--- Task to complete ---
Output the line that contains "vị trí cao hơn." and every line after it to the end of the entries, with nothing added or left out.
─── Entries shown
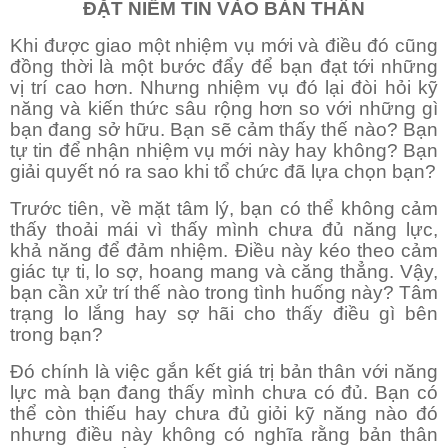
ĐẶT NIỀM TIN VÀO BẢN THÂN
Khi được giao một nhiệm vụ mới và điều đó cũng
đồng thời là một bước đẩy để bạn đạt tới những
vị trí cao hơn. Nhưng nhiệm vụ đó lại đòi hỏi kỹ
năng và kiến thức sâu rộng hơn so với những gì
bạn đang sở hữu. Bạn sẽ cảm thấy thế nào? Bạn
tự tin để nhận nhiệm vụ mới này hay không? Bạn
giải quyết nó ra sao khi tổ chức đã lựa chọn bạn?
Trước tiên, về mặt tâm lý, bạn có thể không cảm
thấy thoải mái vì thấy mình chưa đủ năng lực,
khả năng để đảm nhiệm. Điều này kéo theo cảm
giác tự ti, lo sợ, hoang mang và căng thẳng. Vậy,
bạn cần xử trí thế nào trong tình huống này? Tâm
trạng lo lắng hay sợ hãi cho thấy điều gì bên
trong bạn?
Đó chính là việc gắn kết giá trị bản thân với năng
lực mà bạn đang thấy mình chưa có đủ. Bạn có
thể còn thiếu hay chưa đủ giỏi kỹ năng nào đó
nhưng điều này không có nghĩa rằng bản thân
──────
--- Task response ---
vị trí cao hơn. Nhưng nhiệm vụ đó lại đòi hỏi kỹ
năng và kiến thức sâu rộng hơn so với những gì
bạn đang sở hữu. Bạn sẽ cảm thấy thế nào? Bạn
tự tin để nhận nhiệm vụ mới này hay không? Bạn
giải quyết nó ra sao khi tổ chức đã lựa chọn bạn?
Trước tiên, về mặt tâm lý, bạn có thể không cảm
thấy thoải mái vì thấy mình chưa đủ năng lực,
khả năng để đảm nhiệm. Điều này kéo theo cảm
giác tự ti, lo sợ, hoang mang và căng thẳng. Vậy,
bạn cần xử trí thế nào trong tình huống này? Tâm
trạng lo lắng hay sợ hãi cho thấy điều gì bên
trong bạn?
Đó chính là việc gắn kết giá trị bản thân với năng
lực mà bạn đang thấy mình chưa có đủ. Bạn có
thể còn thiếu hay chưa đủ giỏi kỹ năng nào đó
nhưng điều này không có nghĩa rằng bản thân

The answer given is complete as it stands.